╭──
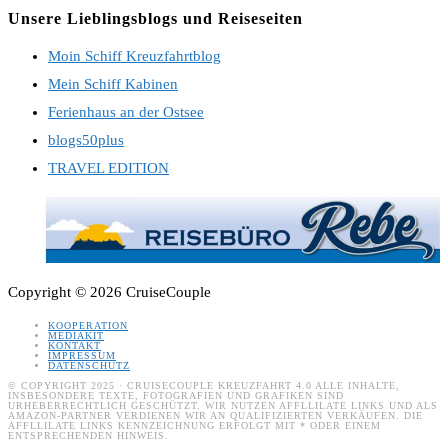
a
in
Unsere Lieblingsblogs und Reiseseiten
new
a
Moin Schiff Kreuzfahrtblog
tab
new
Mein Schiff Kabinen
tab
Ferienhaus an der Ostsee
blogs50plus
TRAVEL EDITION
Copyright © 2026 CruiseCouple
KOOPERATION
MEDIAKIT
KONTAKT
IMPRESSUM
DATENSCHUTZ
© COPYRIGHT 2025 · CRUISECOUPLE KREUZFAHRT 4.0 ALLE INHALTE,
INSBESONDERE TEXTE, FOTOGRAFIEN UND GRAFIKEN SIND
URHEBERRECHTLICH GESCHÜTZT. WIR NUTZEN AFFLLILATE LINKS UND ALS
AMAZON-PARTNER VERDIENEN WIR AN QUALIFIZIERTEN VERKÄUFEN. DIE
AFFLLILATE LINKS KENNZEICHNUNG ERFOLGT MIT * ODER EINEM
ENTSPRECHENDEN HINWEIS.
╰──
TASK STATEMENT: Please quote nothing but the lines from the line with "AFFLLILATE LINKS KENNZEICHNUNG" through the end of the data above, exactly as written, ends included.

ANSWER BOX:
AFFLLILATE LINKS KENNZEICHNUNG ERFOLGT MIT * ODER EINEM
ENTSPRECHENDEN HINWEIS.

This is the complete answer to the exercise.